Because of the complex inheritance and their non-race specifity, QDR is thought to be of higher durability than qualitative disease resistances that are notorious for being overcome by single mutations in the pathogen population. Although it is impossible to prove durability experimentally before the release of cultivars, there are examples where QDR lasted for many decades although it might get less effective in an evolutionary perspective.
Genetic analyses for the study of inheritance of QDR are based on biparental populations where a greater array of progenies should be analyzed. Population size depends on the number of genes and the size of their effects, but should not fall below 200. The genotype ranking among different environments could be highly different, therefore, multi-environmental trials (=locations × year combinations) are necessary. In contrast to qualitative resistances, QDR can only hardly be analyzed in climate chambers or greenhouse trials because they have to be tested in those environmental stages where they are necessary in the field, mostly the adult-plant stage. High-throughput phenotyping, for example by image analysis, offers a future perspective to improve trait assessment in QDR and makes it faster and more accurate.
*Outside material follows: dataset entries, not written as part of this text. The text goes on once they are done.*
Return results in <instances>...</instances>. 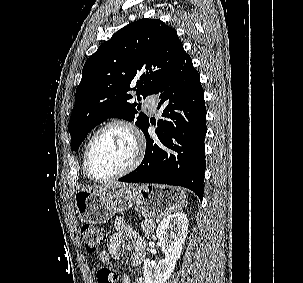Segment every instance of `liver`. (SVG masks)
<instances>
[{
    "mask_svg": "<svg viewBox=\"0 0 303 283\" xmlns=\"http://www.w3.org/2000/svg\"><path fill=\"white\" fill-rule=\"evenodd\" d=\"M127 187H131V185L120 183V182H109L98 186H89L86 188H82V190H85L92 194H103L105 192L116 190L118 188H127Z\"/></svg>",
    "mask_w": 303,
    "mask_h": 283,
    "instance_id": "liver-1",
    "label": "liver"
}]
</instances>
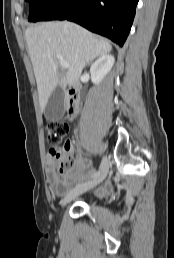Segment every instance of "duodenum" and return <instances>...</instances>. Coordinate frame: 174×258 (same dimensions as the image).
<instances>
[{
    "label": "duodenum",
    "mask_w": 174,
    "mask_h": 258,
    "mask_svg": "<svg viewBox=\"0 0 174 258\" xmlns=\"http://www.w3.org/2000/svg\"><path fill=\"white\" fill-rule=\"evenodd\" d=\"M68 115L74 119L79 112V94L77 88H70L67 94Z\"/></svg>",
    "instance_id": "duodenum-1"
}]
</instances>
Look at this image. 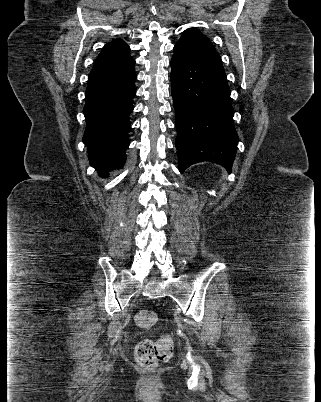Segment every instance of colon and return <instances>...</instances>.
Segmentation results:
<instances>
[{"label": "colon", "mask_w": 321, "mask_h": 402, "mask_svg": "<svg viewBox=\"0 0 321 402\" xmlns=\"http://www.w3.org/2000/svg\"><path fill=\"white\" fill-rule=\"evenodd\" d=\"M158 321L157 314L151 310H141L135 316L137 326L144 329L152 328ZM173 340L163 336L158 340L145 339L135 348L137 363L147 370H153L160 362L167 361L172 356Z\"/></svg>", "instance_id": "1"}]
</instances>
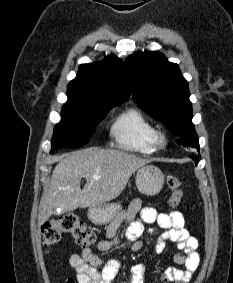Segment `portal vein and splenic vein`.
Here are the masks:
<instances>
[{"label": "portal vein and splenic vein", "instance_id": "portal-vein-and-splenic-vein-1", "mask_svg": "<svg viewBox=\"0 0 233 283\" xmlns=\"http://www.w3.org/2000/svg\"><path fill=\"white\" fill-rule=\"evenodd\" d=\"M100 177H98V176H93V179H99Z\"/></svg>", "mask_w": 233, "mask_h": 283}]
</instances>
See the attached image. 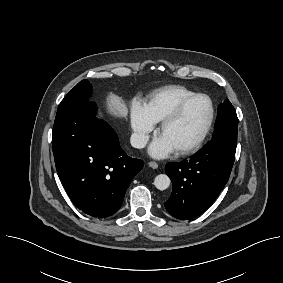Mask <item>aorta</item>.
I'll return each instance as SVG.
<instances>
[{"mask_svg": "<svg viewBox=\"0 0 283 283\" xmlns=\"http://www.w3.org/2000/svg\"><path fill=\"white\" fill-rule=\"evenodd\" d=\"M170 183V178L166 174H159L154 179V185L159 190H166Z\"/></svg>", "mask_w": 283, "mask_h": 283, "instance_id": "1", "label": "aorta"}]
</instances>
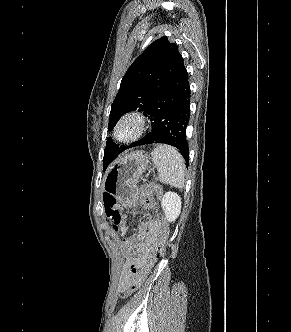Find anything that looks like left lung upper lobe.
Segmentation results:
<instances>
[{
	"mask_svg": "<svg viewBox=\"0 0 291 332\" xmlns=\"http://www.w3.org/2000/svg\"><path fill=\"white\" fill-rule=\"evenodd\" d=\"M181 60L178 46L170 43L166 36L150 44L131 64L121 81L120 89L111 106L108 129L112 130L120 117L127 112L139 109L147 113ZM120 148L111 138L107 140L104 168Z\"/></svg>",
	"mask_w": 291,
	"mask_h": 332,
	"instance_id": "left-lung-upper-lobe-1",
	"label": "left lung upper lobe"
}]
</instances>
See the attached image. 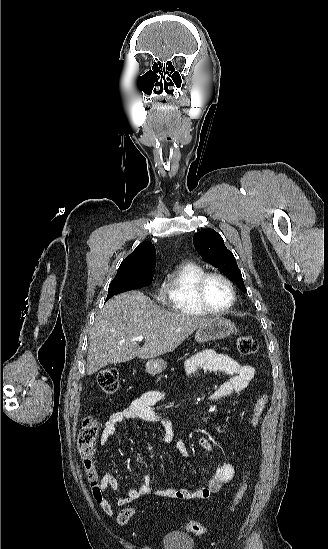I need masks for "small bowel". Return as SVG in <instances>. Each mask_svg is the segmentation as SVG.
<instances>
[{"label":"small bowel","instance_id":"1","mask_svg":"<svg viewBox=\"0 0 328 549\" xmlns=\"http://www.w3.org/2000/svg\"><path fill=\"white\" fill-rule=\"evenodd\" d=\"M185 370L189 376H195L200 372H222L230 376L226 382L211 394L210 400L212 402L220 401L234 393L243 391L255 376L253 366L239 363L232 357L214 350H204L188 358L185 362ZM163 398V391L157 389L149 390L134 399L128 407L111 414L103 425L100 438L101 444L104 445L108 442L115 434L119 424L130 419H138L161 425L163 428L162 441L171 442L176 434V430L170 424L166 414L156 408V405ZM198 445L202 449L213 453V448L207 438H200ZM176 447L183 458L187 459L189 457L188 450L181 440L177 441ZM234 475L235 470L233 465L217 459L213 473L205 486L195 490L159 487L156 492L161 496L179 500H204L219 492L225 484L233 480ZM153 484L154 477L149 473H145L138 488H130L125 496L117 498L113 503L108 499L106 493L108 491H116L118 481L115 474L109 471L101 478L99 486L102 491V498L98 502L106 514L112 515L114 505L126 506L140 497L150 494Z\"/></svg>","mask_w":328,"mask_h":549}]
</instances>
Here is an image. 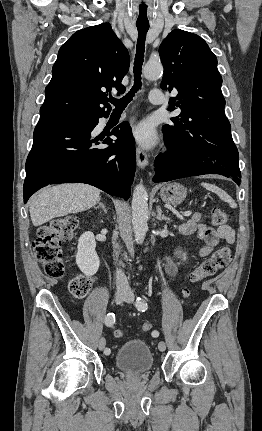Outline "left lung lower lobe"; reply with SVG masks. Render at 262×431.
Wrapping results in <instances>:
<instances>
[{
  "label": "left lung lower lobe",
  "instance_id": "1",
  "mask_svg": "<svg viewBox=\"0 0 262 431\" xmlns=\"http://www.w3.org/2000/svg\"><path fill=\"white\" fill-rule=\"evenodd\" d=\"M167 146L168 151L165 154L160 153L155 159L154 182L218 174L232 177L238 185L240 184L239 155L234 143L230 142L217 154L179 151L168 144Z\"/></svg>",
  "mask_w": 262,
  "mask_h": 431
}]
</instances>
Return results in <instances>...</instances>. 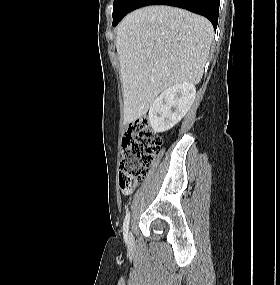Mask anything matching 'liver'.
I'll return each mask as SVG.
<instances>
[{
    "instance_id": "1",
    "label": "liver",
    "mask_w": 280,
    "mask_h": 285,
    "mask_svg": "<svg viewBox=\"0 0 280 285\" xmlns=\"http://www.w3.org/2000/svg\"><path fill=\"white\" fill-rule=\"evenodd\" d=\"M213 35L206 18L183 9L149 6L128 14L116 35L124 123L145 115L166 88L199 83Z\"/></svg>"
}]
</instances>
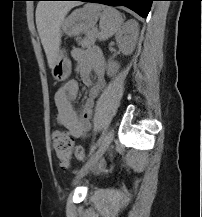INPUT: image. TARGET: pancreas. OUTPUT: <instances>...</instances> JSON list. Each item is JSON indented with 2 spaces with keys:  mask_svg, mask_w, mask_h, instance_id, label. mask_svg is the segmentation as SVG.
<instances>
[{
  "mask_svg": "<svg viewBox=\"0 0 202 217\" xmlns=\"http://www.w3.org/2000/svg\"><path fill=\"white\" fill-rule=\"evenodd\" d=\"M97 37H98L97 31L92 30L86 32L83 39L81 37H77L76 40L79 42V44L82 47H90L95 43Z\"/></svg>",
  "mask_w": 202,
  "mask_h": 217,
  "instance_id": "pancreas-1",
  "label": "pancreas"
}]
</instances>
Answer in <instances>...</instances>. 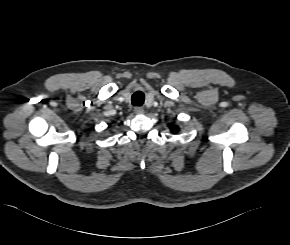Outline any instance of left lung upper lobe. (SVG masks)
Here are the masks:
<instances>
[{"instance_id": "obj_1", "label": "left lung upper lobe", "mask_w": 290, "mask_h": 245, "mask_svg": "<svg viewBox=\"0 0 290 245\" xmlns=\"http://www.w3.org/2000/svg\"><path fill=\"white\" fill-rule=\"evenodd\" d=\"M171 131H172L173 133H177V132L179 131V128H178L177 126H173V127L171 128Z\"/></svg>"}]
</instances>
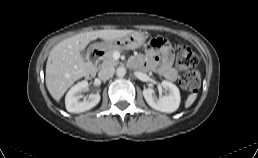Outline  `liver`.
Wrapping results in <instances>:
<instances>
[{
  "instance_id": "6515ba94",
  "label": "liver",
  "mask_w": 258,
  "mask_h": 158,
  "mask_svg": "<svg viewBox=\"0 0 258 158\" xmlns=\"http://www.w3.org/2000/svg\"><path fill=\"white\" fill-rule=\"evenodd\" d=\"M133 32L132 30H97L76 34L59 42L50 52L46 64V86L59 102L67 89L78 79L88 75L91 64L82 55L86 46L97 38L112 41Z\"/></svg>"
}]
</instances>
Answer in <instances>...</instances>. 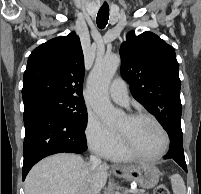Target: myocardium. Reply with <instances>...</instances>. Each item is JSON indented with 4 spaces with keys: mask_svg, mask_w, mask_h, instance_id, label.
Segmentation results:
<instances>
[{
    "mask_svg": "<svg viewBox=\"0 0 201 194\" xmlns=\"http://www.w3.org/2000/svg\"><path fill=\"white\" fill-rule=\"evenodd\" d=\"M128 118H130V119L147 118V119L151 120L153 123H155L156 126L160 129V131L164 137V146L157 154H154V155L142 154V153L136 151L131 146L127 137L123 133L119 132L121 143H122L124 150L131 157L141 159V160L153 161V160H158V159L162 158L168 152V150L170 148L171 139H170V135H169L167 129L160 122V120L158 118H156L154 115L147 113V112H134V113L129 114Z\"/></svg>",
    "mask_w": 201,
    "mask_h": 194,
    "instance_id": "obj_1",
    "label": "myocardium"
}]
</instances>
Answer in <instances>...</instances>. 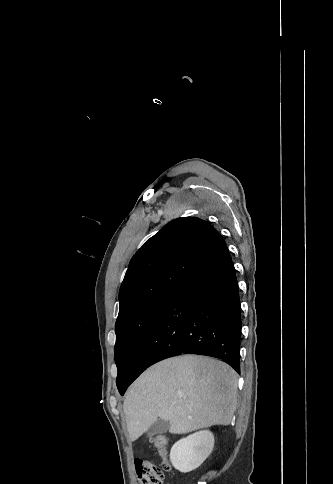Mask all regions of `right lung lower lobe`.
Returning a JSON list of instances; mask_svg holds the SVG:
<instances>
[{
  "label": "right lung lower lobe",
  "mask_w": 333,
  "mask_h": 484,
  "mask_svg": "<svg viewBox=\"0 0 333 484\" xmlns=\"http://www.w3.org/2000/svg\"><path fill=\"white\" fill-rule=\"evenodd\" d=\"M240 312L238 283L228 252L175 290L139 344L120 394L150 365L183 353L223 359L240 373Z\"/></svg>",
  "instance_id": "right-lung-lower-lobe-1"
}]
</instances>
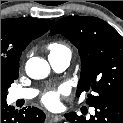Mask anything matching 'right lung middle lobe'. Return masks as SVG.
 I'll return each instance as SVG.
<instances>
[{"label": "right lung middle lobe", "instance_id": "1", "mask_svg": "<svg viewBox=\"0 0 123 123\" xmlns=\"http://www.w3.org/2000/svg\"><path fill=\"white\" fill-rule=\"evenodd\" d=\"M17 78V77H16ZM12 79L8 84L7 86L1 90V99H6V96H7V89L9 88V86L14 82V80L16 79Z\"/></svg>", "mask_w": 123, "mask_h": 123}]
</instances>
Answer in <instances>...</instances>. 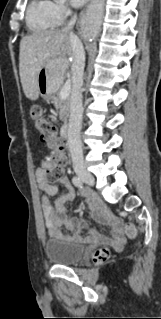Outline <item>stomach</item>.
Listing matches in <instances>:
<instances>
[{
	"mask_svg": "<svg viewBox=\"0 0 161 319\" xmlns=\"http://www.w3.org/2000/svg\"><path fill=\"white\" fill-rule=\"evenodd\" d=\"M64 69L56 60H49L38 73L39 94L44 98L54 95L63 82Z\"/></svg>",
	"mask_w": 161,
	"mask_h": 319,
	"instance_id": "stomach-1",
	"label": "stomach"
}]
</instances>
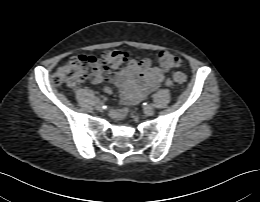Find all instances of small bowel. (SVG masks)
<instances>
[{"instance_id": "small-bowel-1", "label": "small bowel", "mask_w": 260, "mask_h": 202, "mask_svg": "<svg viewBox=\"0 0 260 202\" xmlns=\"http://www.w3.org/2000/svg\"><path fill=\"white\" fill-rule=\"evenodd\" d=\"M102 81L115 84L121 92L122 101L126 104H138L163 83L167 86L172 85V81L166 78L162 70L153 65L148 58L133 59L124 67L105 70L96 74L90 82L97 84ZM103 90L107 94L112 93L110 87L106 86ZM127 114L126 108L113 112V116L117 119H122Z\"/></svg>"}]
</instances>
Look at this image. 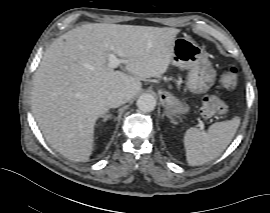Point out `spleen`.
I'll return each mask as SVG.
<instances>
[{"mask_svg":"<svg viewBox=\"0 0 270 213\" xmlns=\"http://www.w3.org/2000/svg\"><path fill=\"white\" fill-rule=\"evenodd\" d=\"M240 118L212 124L207 132L190 128L184 135L186 160L191 166H198L217 158L230 144L238 127Z\"/></svg>","mask_w":270,"mask_h":213,"instance_id":"spleen-1","label":"spleen"}]
</instances>
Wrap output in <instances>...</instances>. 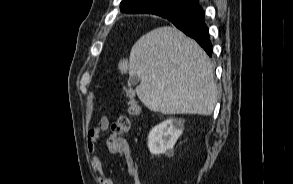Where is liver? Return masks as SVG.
Here are the masks:
<instances>
[{"label":"liver","instance_id":"6515ba94","mask_svg":"<svg viewBox=\"0 0 293 184\" xmlns=\"http://www.w3.org/2000/svg\"><path fill=\"white\" fill-rule=\"evenodd\" d=\"M129 75L139 77L136 93L154 112L211 115L217 102L208 55L175 27L156 28L136 41Z\"/></svg>","mask_w":293,"mask_h":184}]
</instances>
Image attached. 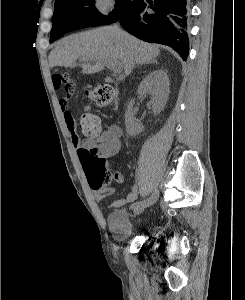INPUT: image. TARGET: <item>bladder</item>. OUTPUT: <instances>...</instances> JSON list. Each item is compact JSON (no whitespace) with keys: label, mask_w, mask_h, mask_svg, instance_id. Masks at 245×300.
<instances>
[{"label":"bladder","mask_w":245,"mask_h":300,"mask_svg":"<svg viewBox=\"0 0 245 300\" xmlns=\"http://www.w3.org/2000/svg\"><path fill=\"white\" fill-rule=\"evenodd\" d=\"M109 230L116 242H125L140 232V227L131 219L126 207L112 210L107 216Z\"/></svg>","instance_id":"bladder-1"}]
</instances>
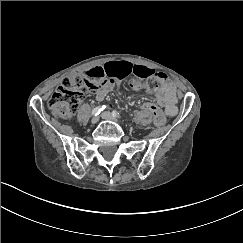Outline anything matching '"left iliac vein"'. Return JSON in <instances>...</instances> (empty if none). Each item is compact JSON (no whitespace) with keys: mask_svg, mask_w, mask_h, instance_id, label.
I'll return each instance as SVG.
<instances>
[{"mask_svg":"<svg viewBox=\"0 0 243 243\" xmlns=\"http://www.w3.org/2000/svg\"><path fill=\"white\" fill-rule=\"evenodd\" d=\"M101 117L106 120L118 122L117 119L110 112L102 113Z\"/></svg>","mask_w":243,"mask_h":243,"instance_id":"left-iliac-vein-1","label":"left iliac vein"}]
</instances>
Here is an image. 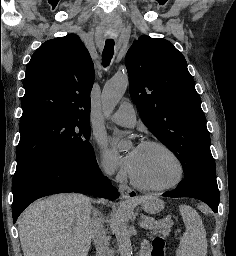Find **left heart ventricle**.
<instances>
[{"instance_id": "1", "label": "left heart ventricle", "mask_w": 236, "mask_h": 256, "mask_svg": "<svg viewBox=\"0 0 236 256\" xmlns=\"http://www.w3.org/2000/svg\"><path fill=\"white\" fill-rule=\"evenodd\" d=\"M130 172L143 185L158 187L172 182L179 169L173 157L157 147H138Z\"/></svg>"}]
</instances>
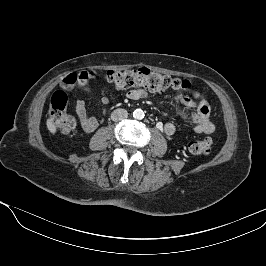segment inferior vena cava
<instances>
[{
    "instance_id": "1",
    "label": "inferior vena cava",
    "mask_w": 266,
    "mask_h": 266,
    "mask_svg": "<svg viewBox=\"0 0 266 266\" xmlns=\"http://www.w3.org/2000/svg\"><path fill=\"white\" fill-rule=\"evenodd\" d=\"M128 117V112L125 109H115L111 113V119L115 122L125 120Z\"/></svg>"
}]
</instances>
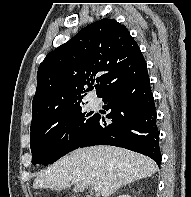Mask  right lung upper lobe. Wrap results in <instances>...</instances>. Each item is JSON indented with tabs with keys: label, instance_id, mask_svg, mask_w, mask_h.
Returning a JSON list of instances; mask_svg holds the SVG:
<instances>
[{
	"label": "right lung upper lobe",
	"instance_id": "right-lung-upper-lobe-1",
	"mask_svg": "<svg viewBox=\"0 0 191 197\" xmlns=\"http://www.w3.org/2000/svg\"><path fill=\"white\" fill-rule=\"evenodd\" d=\"M145 65L138 44L116 20L104 18L84 27L40 64L31 128L81 104L95 80L100 96Z\"/></svg>",
	"mask_w": 191,
	"mask_h": 197
}]
</instances>
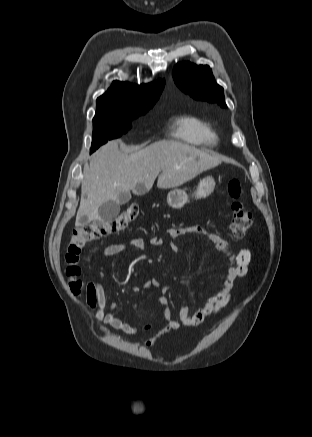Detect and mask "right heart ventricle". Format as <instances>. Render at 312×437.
I'll return each mask as SVG.
<instances>
[{
  "instance_id": "1",
  "label": "right heart ventricle",
  "mask_w": 312,
  "mask_h": 437,
  "mask_svg": "<svg viewBox=\"0 0 312 437\" xmlns=\"http://www.w3.org/2000/svg\"><path fill=\"white\" fill-rule=\"evenodd\" d=\"M173 131L176 137L193 144H213L217 140L213 125L196 115L186 114L175 119Z\"/></svg>"
}]
</instances>
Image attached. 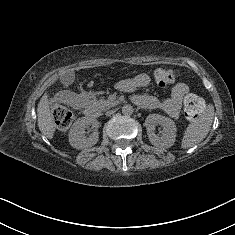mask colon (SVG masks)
Segmentation results:
<instances>
[{"mask_svg": "<svg viewBox=\"0 0 235 235\" xmlns=\"http://www.w3.org/2000/svg\"><path fill=\"white\" fill-rule=\"evenodd\" d=\"M176 80V73L168 68H158L155 72V81L159 87H169ZM204 109L203 100L194 94H189L184 100V115L188 120H195ZM52 116L56 127L61 132H66L72 121L73 114L66 107L54 103L52 106Z\"/></svg>", "mask_w": 235, "mask_h": 235, "instance_id": "5ec220e1", "label": "colon"}]
</instances>
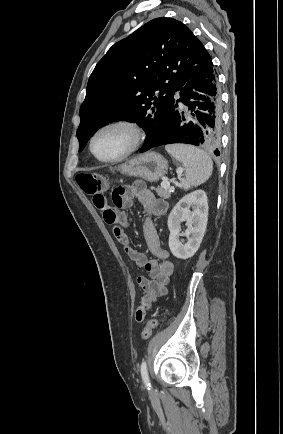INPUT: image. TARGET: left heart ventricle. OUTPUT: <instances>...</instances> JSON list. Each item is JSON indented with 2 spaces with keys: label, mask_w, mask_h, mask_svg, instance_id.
Returning a JSON list of instances; mask_svg holds the SVG:
<instances>
[{
  "label": "left heart ventricle",
  "mask_w": 283,
  "mask_h": 434,
  "mask_svg": "<svg viewBox=\"0 0 283 434\" xmlns=\"http://www.w3.org/2000/svg\"><path fill=\"white\" fill-rule=\"evenodd\" d=\"M130 145V135L123 128H110L101 132L94 141V151L102 158L122 154Z\"/></svg>",
  "instance_id": "b2bd125f"
}]
</instances>
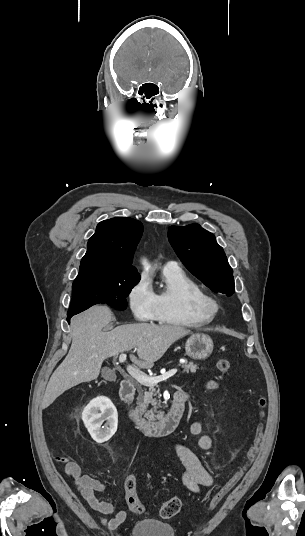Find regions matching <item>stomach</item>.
Returning a JSON list of instances; mask_svg holds the SVG:
<instances>
[{
	"label": "stomach",
	"instance_id": "stomach-1",
	"mask_svg": "<svg viewBox=\"0 0 305 536\" xmlns=\"http://www.w3.org/2000/svg\"><path fill=\"white\" fill-rule=\"evenodd\" d=\"M185 350L187 356L193 360H206L213 352V342L206 334H193L188 338Z\"/></svg>",
	"mask_w": 305,
	"mask_h": 536
}]
</instances>
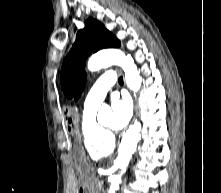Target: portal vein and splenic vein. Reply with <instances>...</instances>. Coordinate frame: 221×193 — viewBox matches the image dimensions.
I'll list each match as a JSON object with an SVG mask.
<instances>
[{"label": "portal vein and splenic vein", "mask_w": 221, "mask_h": 193, "mask_svg": "<svg viewBox=\"0 0 221 193\" xmlns=\"http://www.w3.org/2000/svg\"><path fill=\"white\" fill-rule=\"evenodd\" d=\"M102 184H103V182H102V181H100V182H99V185H100V186H102Z\"/></svg>", "instance_id": "obj_1"}]
</instances>
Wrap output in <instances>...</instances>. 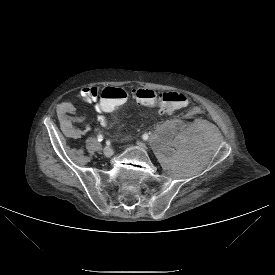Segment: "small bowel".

Biometrical analyses of QDR must follow established quantitative-genetic theory including analyses of variance and covariance, multiple comparison tests. Since the advent of genomics, QDR are analyzed by bi- or multi-parental QTL mapping or genome-wide association mapping based on diversity panels and taking advantage from historic recombination events. Thus, much more accessions could be screened with the possibility to identify new alleles not represented in parents of bi-parental mapping populations. Both methods detect QTLs that can be used either directly for marker-assisted selection (MAS) or marker-assisted backcrossing (MABC), when the effects are high enough and reproducible in unrelated populations or for marker-assisted recurrent selection (MARS) when the effects are only small. Based on medium- to high-density marker assays, where the whole genome is scanned for QDR effects, also genomic selection is feasible. The high impact in genomic research might in future result in the knowledge of more genes underlying disease-resistance QTLs with a high effect. This opens the avenue to genome editing techniques that are, however, highly challenging for manipulating whole gene networks as it is necessary for the improvement of QDR.